Entries shown:
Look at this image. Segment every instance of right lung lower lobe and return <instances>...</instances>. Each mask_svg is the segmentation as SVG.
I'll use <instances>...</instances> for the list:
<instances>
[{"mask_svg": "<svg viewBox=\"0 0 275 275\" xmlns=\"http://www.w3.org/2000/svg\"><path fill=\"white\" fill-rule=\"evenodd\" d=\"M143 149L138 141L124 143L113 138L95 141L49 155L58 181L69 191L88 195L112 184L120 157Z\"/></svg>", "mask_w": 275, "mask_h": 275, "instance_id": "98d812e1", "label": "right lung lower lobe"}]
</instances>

What is required:
Could you write out all the records exactly, please?

Solution:
Look at this image. Segment every instance of right lung lower lobe and return <instances>...</instances>. Each mask_svg is the segmentation as SVG.
I'll use <instances>...</instances> for the list:
<instances>
[{"mask_svg": "<svg viewBox=\"0 0 275 275\" xmlns=\"http://www.w3.org/2000/svg\"><path fill=\"white\" fill-rule=\"evenodd\" d=\"M143 149L138 141L124 143L113 138L95 141L49 155L58 181L69 191L88 195L112 184L120 157Z\"/></svg>", "mask_w": 275, "mask_h": 275, "instance_id": "98d812e1", "label": "right lung lower lobe"}]
</instances>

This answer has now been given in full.